[RECORDS PROVIDED — start]

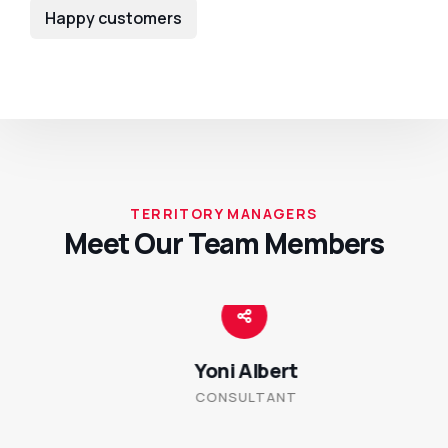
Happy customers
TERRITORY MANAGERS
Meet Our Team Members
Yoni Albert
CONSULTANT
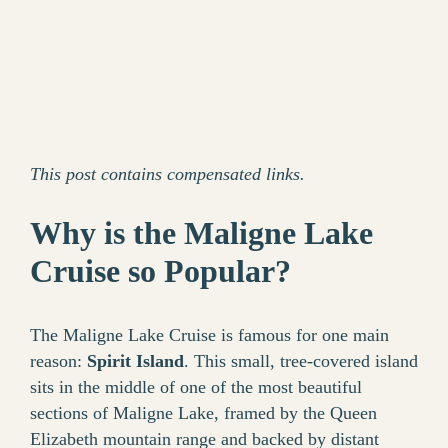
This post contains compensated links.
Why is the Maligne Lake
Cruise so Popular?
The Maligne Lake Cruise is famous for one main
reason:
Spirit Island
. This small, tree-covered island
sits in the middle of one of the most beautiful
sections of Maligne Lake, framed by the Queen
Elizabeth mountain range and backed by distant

[RECORDS PROVIDED — finish]
[RECORDS PROVIDED — start]

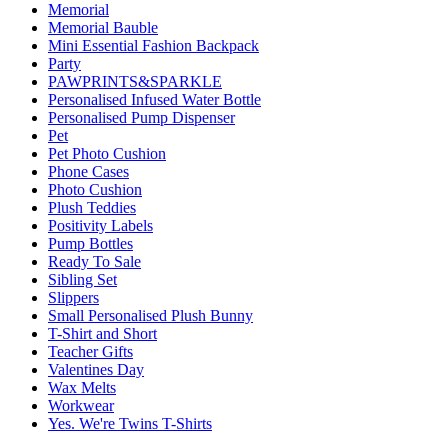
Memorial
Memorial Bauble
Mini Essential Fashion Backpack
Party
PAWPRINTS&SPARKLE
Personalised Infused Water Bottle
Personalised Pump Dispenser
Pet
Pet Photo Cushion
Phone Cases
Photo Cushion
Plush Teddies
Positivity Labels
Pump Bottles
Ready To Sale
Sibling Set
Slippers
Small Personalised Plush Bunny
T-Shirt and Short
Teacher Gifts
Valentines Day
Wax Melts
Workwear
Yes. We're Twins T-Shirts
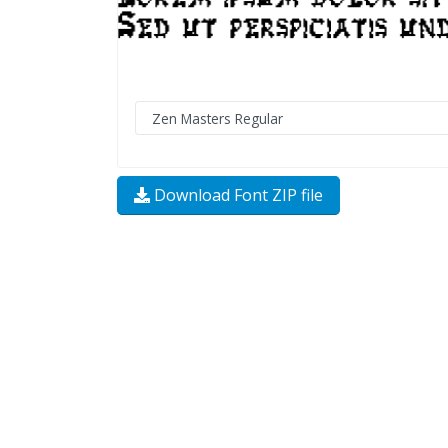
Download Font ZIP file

[RECORDS PROVIDED — finish]
[RECORDS PROVIDED — start]

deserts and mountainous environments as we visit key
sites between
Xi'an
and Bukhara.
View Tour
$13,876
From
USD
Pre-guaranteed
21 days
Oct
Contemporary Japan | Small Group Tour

[RECORDS PROVIDED — finish]

INSTRUCTIONS FOR THE TASK: Among the lines above, find the one with "sites between" and the one with "Contemporary Japan | Small Group Tour". Quote both and everything between them, exactly.

ANSWER TO THE EXERCISE:
sites between
Xi'an
and Bukhara.
View Tour
$13,876
From
USD
Pre-guaranteed
21 days
Oct
Contemporary Japan | Small Group Tour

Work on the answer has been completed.